▶ Task input:
# # # #

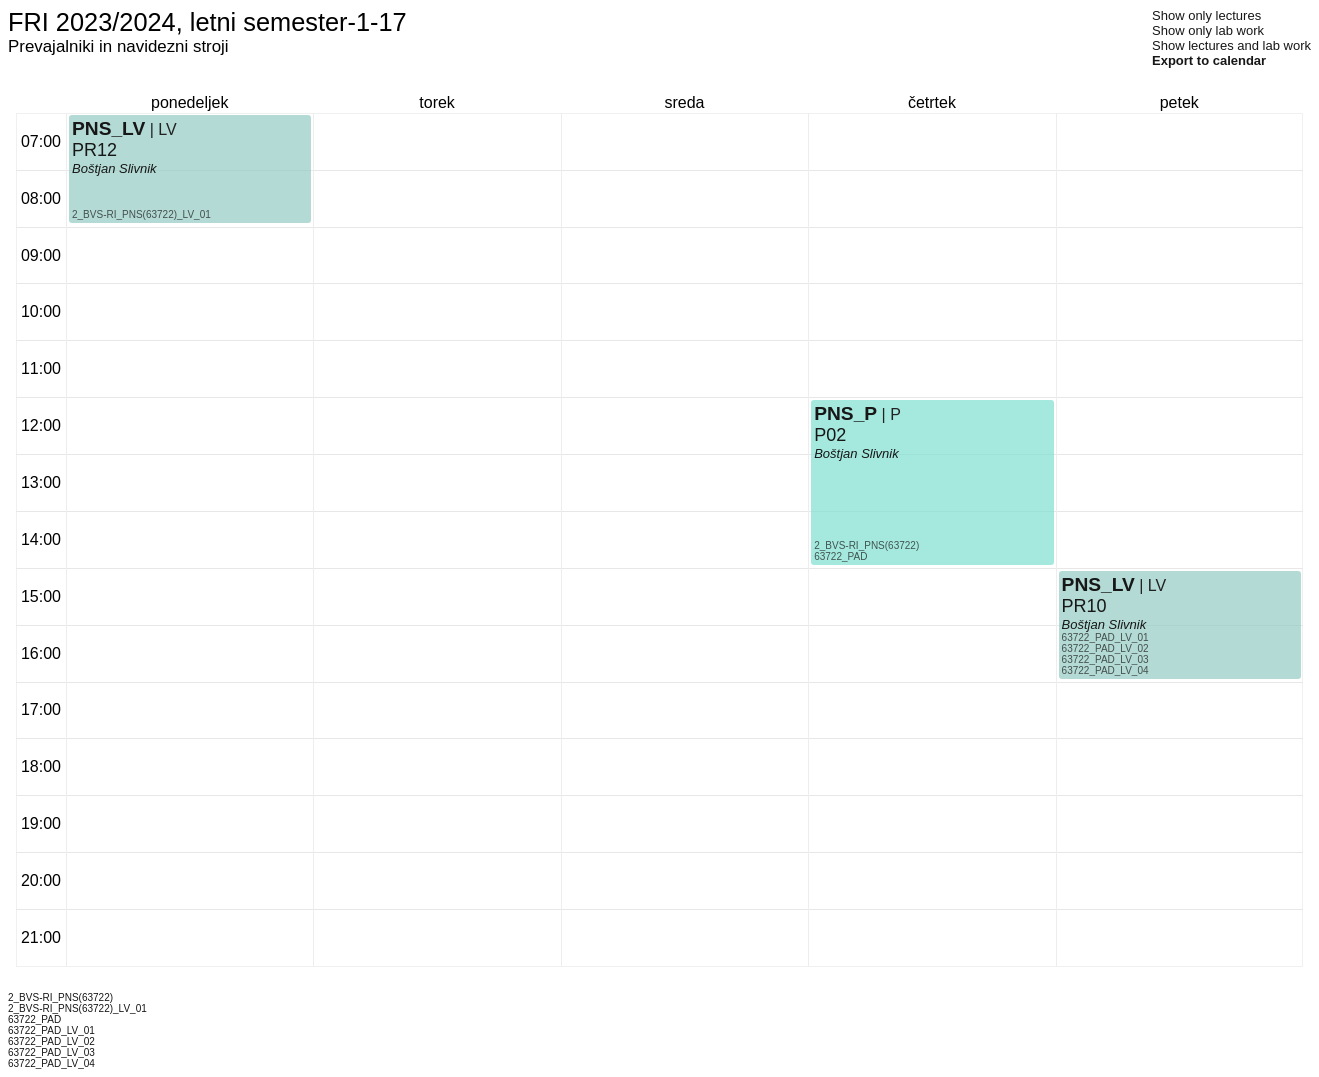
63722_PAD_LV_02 (1105, 648)
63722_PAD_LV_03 (1105, 659)
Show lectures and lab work (1231, 45)
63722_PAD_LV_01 (1105, 637)
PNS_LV (108, 128)
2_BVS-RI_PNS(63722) (866, 545)
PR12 (94, 150)
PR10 (1084, 606)
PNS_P (845, 413)
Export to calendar (1209, 60)
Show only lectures (1206, 15)
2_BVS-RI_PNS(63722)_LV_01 (141, 214)
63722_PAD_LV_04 (1105, 670)
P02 (830, 435)
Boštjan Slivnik (114, 168)
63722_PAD (840, 556)
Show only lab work (1208, 30)
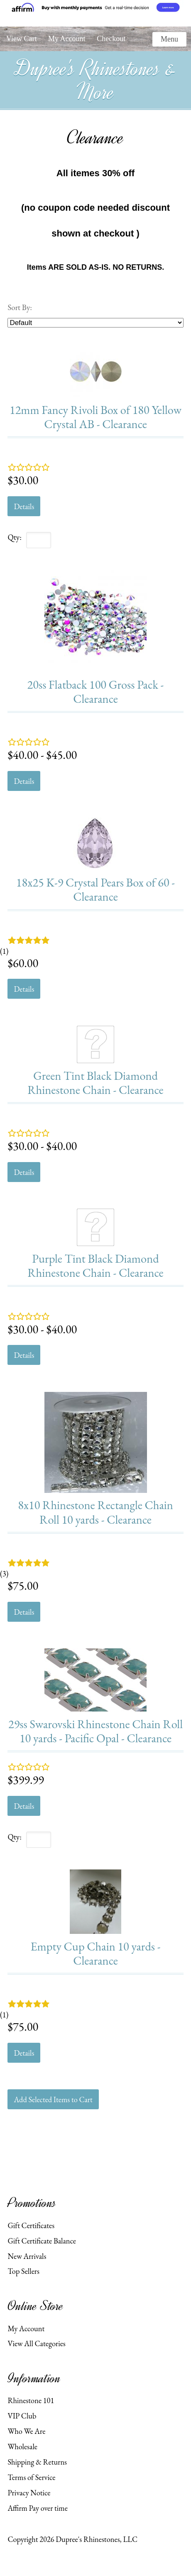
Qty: (14, 537)
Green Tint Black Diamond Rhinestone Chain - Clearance (95, 1082)
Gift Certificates (30, 2225)
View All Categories (36, 2343)
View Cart (21, 38)
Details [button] (24, 506)
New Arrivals (26, 2256)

# # # #

The answer is the whole listing above, written out verbatim, without its pictures.

63722_PAD_LV_02 (1105, 648)
63722_PAD_LV_03 (1105, 659)
Show lectures and lab work (1231, 45)
63722_PAD_LV_01 (1105, 637)
PNS_LV (108, 128)
2_BVS-RI_PNS(63722) (866, 545)
PR12 (94, 150)
PR10 (1084, 606)
PNS_P (845, 413)
Export to calendar (1209, 60)
Show only lectures (1206, 15)
2_BVS-RI_PNS(63722)_LV_01 (141, 214)
63722_PAD_LV_04 (1105, 670)
P02 (830, 435)
Boštjan Slivnik (114, 168)
63722_PAD (840, 556)
Show only lab work (1208, 30)
Qty: (14, 537)
Green Tint Black Diamond Rhinestone Chain - Clearance (95, 1082)
Gift Certificates (30, 2225)
View All Categories (36, 2343)
View Cart (21, 38)
Details [button] (24, 506)
New Arrivals (26, 2256)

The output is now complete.